_Exercise objective_
Each record must come back unchanged in your answer, stripped of its images.

Extracted page text data
------------
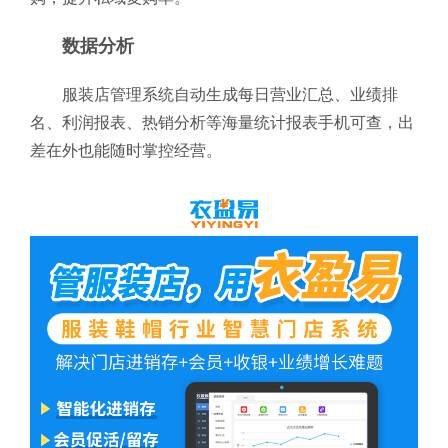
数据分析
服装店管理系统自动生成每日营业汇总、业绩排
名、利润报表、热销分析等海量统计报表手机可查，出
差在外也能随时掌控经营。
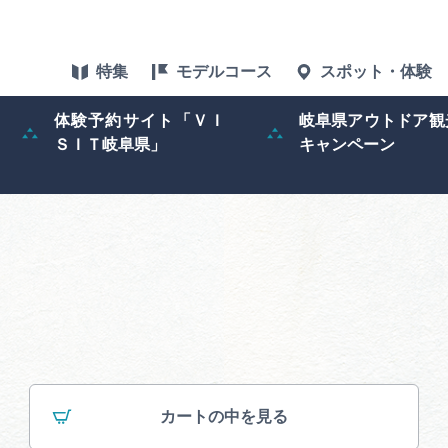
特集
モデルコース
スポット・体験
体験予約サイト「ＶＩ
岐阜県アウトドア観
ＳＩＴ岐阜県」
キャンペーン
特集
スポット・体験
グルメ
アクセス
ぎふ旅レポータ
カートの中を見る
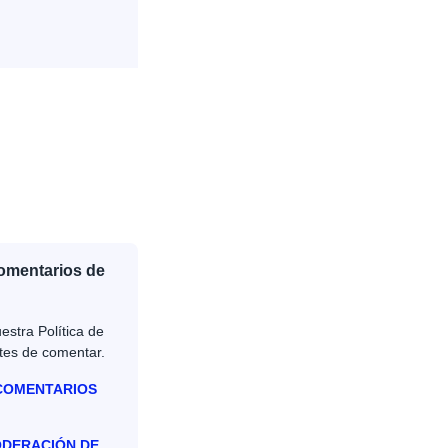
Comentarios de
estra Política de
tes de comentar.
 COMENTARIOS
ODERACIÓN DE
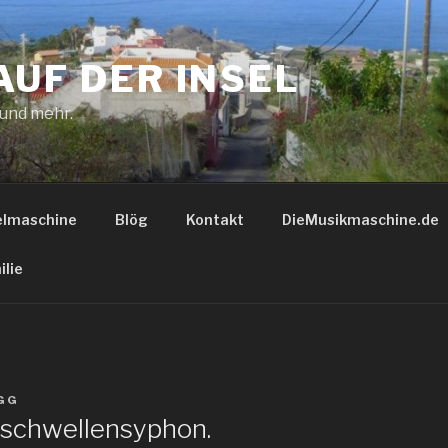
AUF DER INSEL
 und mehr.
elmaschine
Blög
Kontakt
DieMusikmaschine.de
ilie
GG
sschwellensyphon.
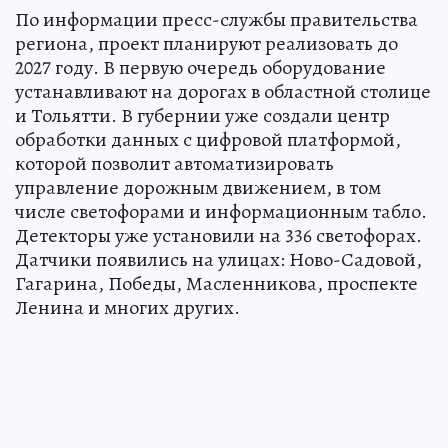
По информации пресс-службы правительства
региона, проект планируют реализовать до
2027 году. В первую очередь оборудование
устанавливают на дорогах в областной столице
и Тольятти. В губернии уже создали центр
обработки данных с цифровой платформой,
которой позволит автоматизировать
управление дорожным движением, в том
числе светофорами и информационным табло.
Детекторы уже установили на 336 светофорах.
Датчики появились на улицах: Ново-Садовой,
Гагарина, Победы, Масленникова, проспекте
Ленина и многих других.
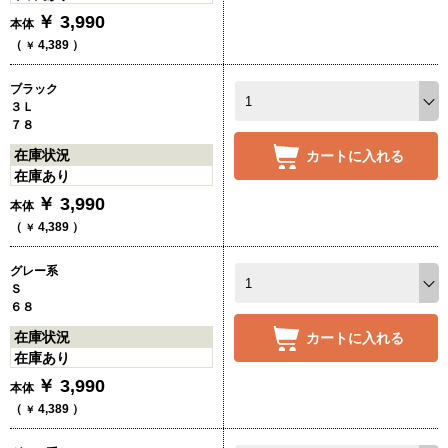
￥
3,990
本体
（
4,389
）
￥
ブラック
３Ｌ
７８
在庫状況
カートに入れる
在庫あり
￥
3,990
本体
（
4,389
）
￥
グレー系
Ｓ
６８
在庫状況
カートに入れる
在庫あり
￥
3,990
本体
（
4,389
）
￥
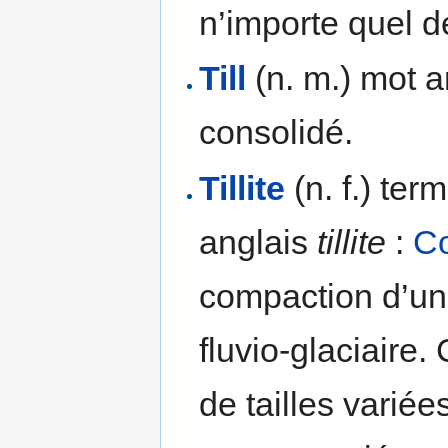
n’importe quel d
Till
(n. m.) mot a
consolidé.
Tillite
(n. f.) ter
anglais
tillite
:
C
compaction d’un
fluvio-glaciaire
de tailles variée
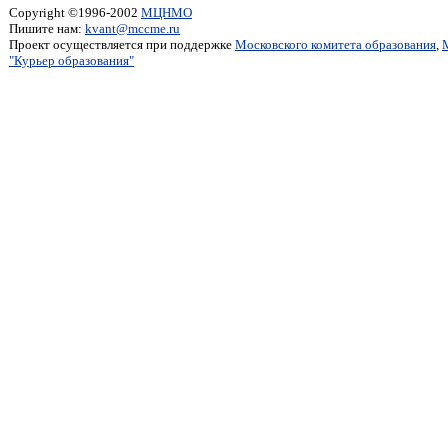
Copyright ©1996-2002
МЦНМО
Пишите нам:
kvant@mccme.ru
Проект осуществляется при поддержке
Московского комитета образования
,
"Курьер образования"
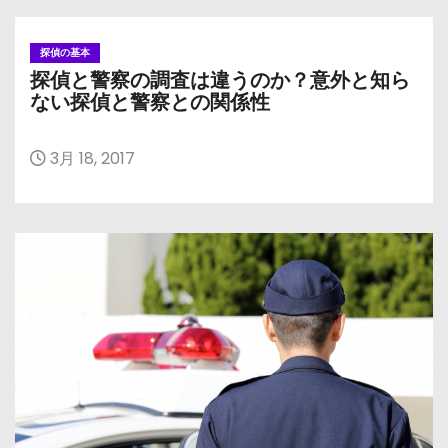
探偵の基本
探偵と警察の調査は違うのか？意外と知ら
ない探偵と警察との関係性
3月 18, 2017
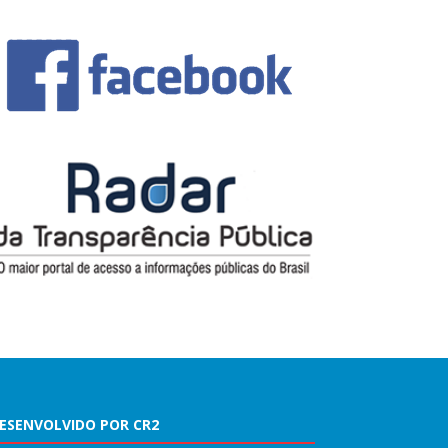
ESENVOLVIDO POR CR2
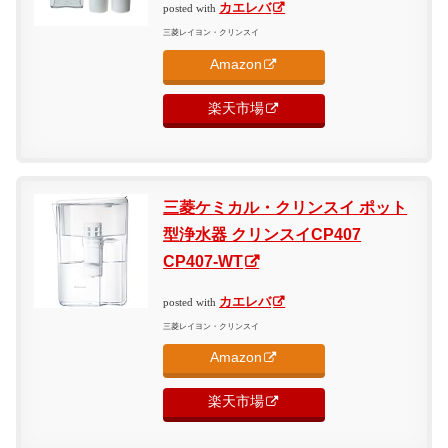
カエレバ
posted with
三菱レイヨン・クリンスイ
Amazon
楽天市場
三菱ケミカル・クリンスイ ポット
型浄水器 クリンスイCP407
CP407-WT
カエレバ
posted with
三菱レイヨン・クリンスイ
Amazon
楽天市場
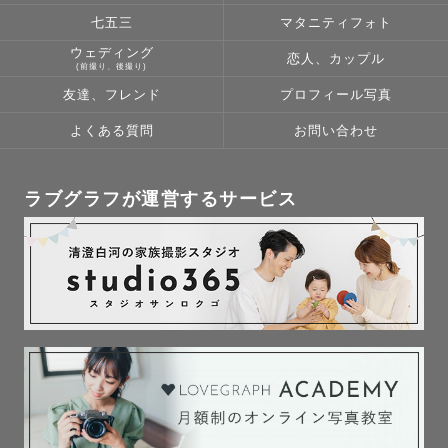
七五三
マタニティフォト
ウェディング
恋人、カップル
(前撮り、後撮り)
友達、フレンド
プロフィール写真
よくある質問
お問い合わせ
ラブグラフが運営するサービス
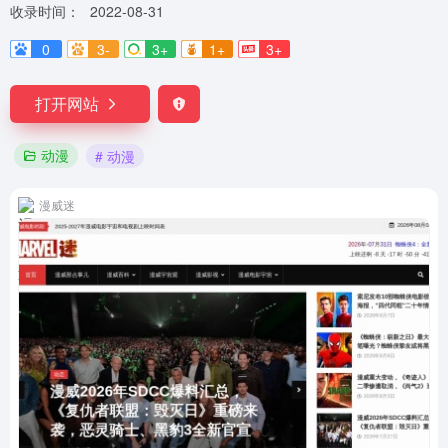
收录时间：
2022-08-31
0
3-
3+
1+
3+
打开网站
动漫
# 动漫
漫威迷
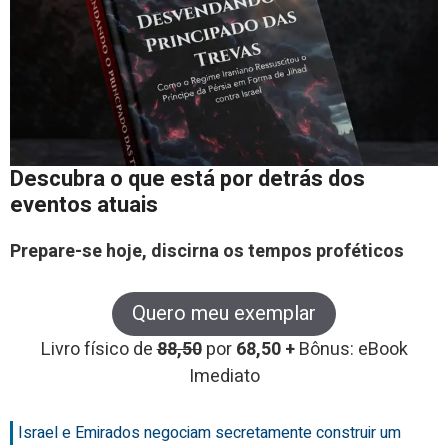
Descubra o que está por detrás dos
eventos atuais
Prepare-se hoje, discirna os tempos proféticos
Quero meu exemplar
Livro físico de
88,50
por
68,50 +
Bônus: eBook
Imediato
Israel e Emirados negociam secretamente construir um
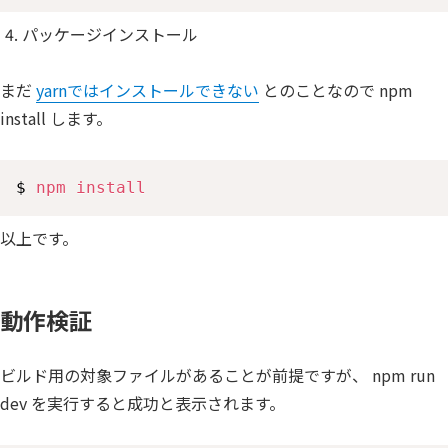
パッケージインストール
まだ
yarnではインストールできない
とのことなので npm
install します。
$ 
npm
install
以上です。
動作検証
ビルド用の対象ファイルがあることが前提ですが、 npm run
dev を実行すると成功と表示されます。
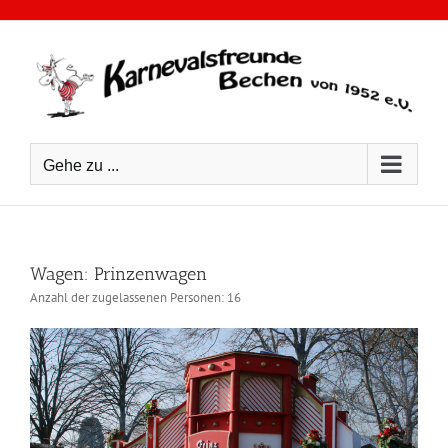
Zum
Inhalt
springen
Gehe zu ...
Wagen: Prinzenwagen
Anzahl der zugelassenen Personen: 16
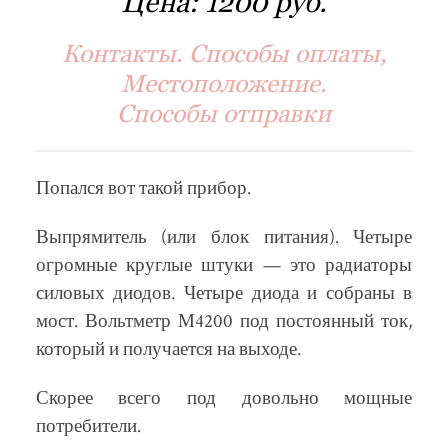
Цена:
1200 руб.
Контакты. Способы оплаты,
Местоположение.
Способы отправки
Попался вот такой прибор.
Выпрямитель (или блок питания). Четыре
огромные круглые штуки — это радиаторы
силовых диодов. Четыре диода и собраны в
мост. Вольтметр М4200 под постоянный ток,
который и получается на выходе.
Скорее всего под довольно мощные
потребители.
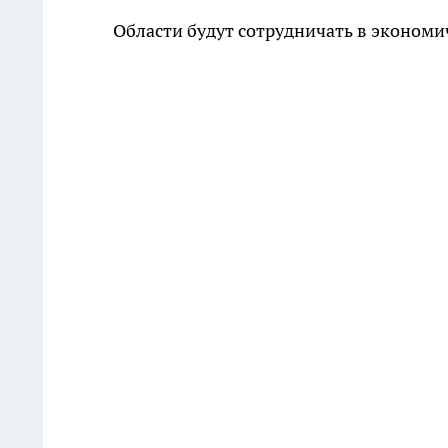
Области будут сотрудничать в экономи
------------
_Written solution_
数据分析
服装店管理系统自动生成每日营业汇总、业绩排
名、利润报表、热销分析等海量统计报表手机可查，出
差在外也能随时掌控经营。
特集
モデルコース
スポット・体験
体験予約サイト「ＶＩ
岐阜県アウトドア観
ＳＩＴ岐阜県」
キャンペーン
特集
スポット・体験
グルメ
アクセス
ぎふ旅レポータ
カートの中を見る
Comentarios de
estra Política de
tes de comentar.
 COMENTARIOS
ODERACIÓN DE
AUF DER INSEL
 und mehr.
elmaschine
Blög
Kontakt
DieMusikmaschine.de
ilie
GG
sschwellensyphon.
По информации пресс-службы правительства
региона, проект планируют реализовать до
2027 году. В первую очередь оборудование
устанавливают на дорогах в областной столице
и Тольятти. В губернии уже создали центр
обработки данных с цифровой платформой,
которой позволит автоматизировать
управление дорожным движением, в том
числе светофорами и информационным табло.
Детекторы уже установили на 336 светофорах.
Датчики появились на улицах: Ново-Садовой,
Гагарина, Победы, Масленникова, проспекте
Ленина и многих других.
￥
3,990
本体
（
4,389
）
￥
ブラック
３Ｌ
７８
在庫状況
カートに入れる
在庫あり
￥
3,990
本体
（
4,389
）
￥
グレー系
Ｓ
６８
在庫状況
カートに入れる
在庫あり
￥
3,990
本体
（
4,389
）
￥
n’importe quel d
Till
(n. m.) mot a
consolidé.
Tillite
(n. f.) ter
anglais
tillite
:
C
compaction d’un
fluvio-glaciaire
de tailles variée
Copyright ©1996-2002
МЦНМО
Пишите нам:
kvant@mccme.ru
Проект осуществляется при поддержке
Московского комитета образования
,
"Курьер образования"
探偵の基本
探偵と警察の調査は違うのか？意外と知ら
ない探偵と警察との関係性
3月 18, 2017
ESENVOLVIDO POR CR2
カエレバ
posted with
三菱レイヨン・クリンスイ
Amazon
楽天市場
三菱ケミカル・クリンスイ ポット
型浄水器 クリンスイCP407
CP407-WT
カエレバ
posted with
三菱レイヨン・クリンスイ
Amazon
楽天市場
七五三
マタニティフォト
ウェディング
恋人、カップル
(前撮り、後撮り)
友達、フレンド
プロフィール写真
よくある質問
お問い合わせ
ラブグラフが運営するサービス
收录时间：
2022-08-31
0
3-
3+
1+
3+
打开网站
动漫
# 动漫
漫威迷
Descubra o que está por detrás dos
eventos atuais
Prepare-se hoje, discirna os tempos proféticos
Quero meu exemplar
Livro físico de
88,50
por
68,50 +
Bônus: eBook
Imediato
Israel e Emirados negociam secretamente construir um
パッケージインストール
まだ
yarnではインストールできない
とのことなので npm
install します。
$ 
npm
install
以上です。
動作検証
ビルド用の対象ファイルがあることが前提ですが、 npm run
dev を実行すると成功と表示されます。
Zum
Inhalt
springen
Gehe zu ...
Wagen: Prinzenwagen
Anzahl der zugelassenen Personen: 16
Цена:
1200 руб.
Контакты. Способы оплаты,
Местоположение.
Способы отправки
Попался вот такой прибор.
Выпрямитель (или блок питания). Четыре
огромные круглые штуки — это радиаторы
силовых диодов. Четыре диода и собраны в
мост. Вольтметр М4200 под постоянный ток,
который и получается на выходе.
Скорее всего под довольно мощные
потребители.
Области будут сотрудничать в экономи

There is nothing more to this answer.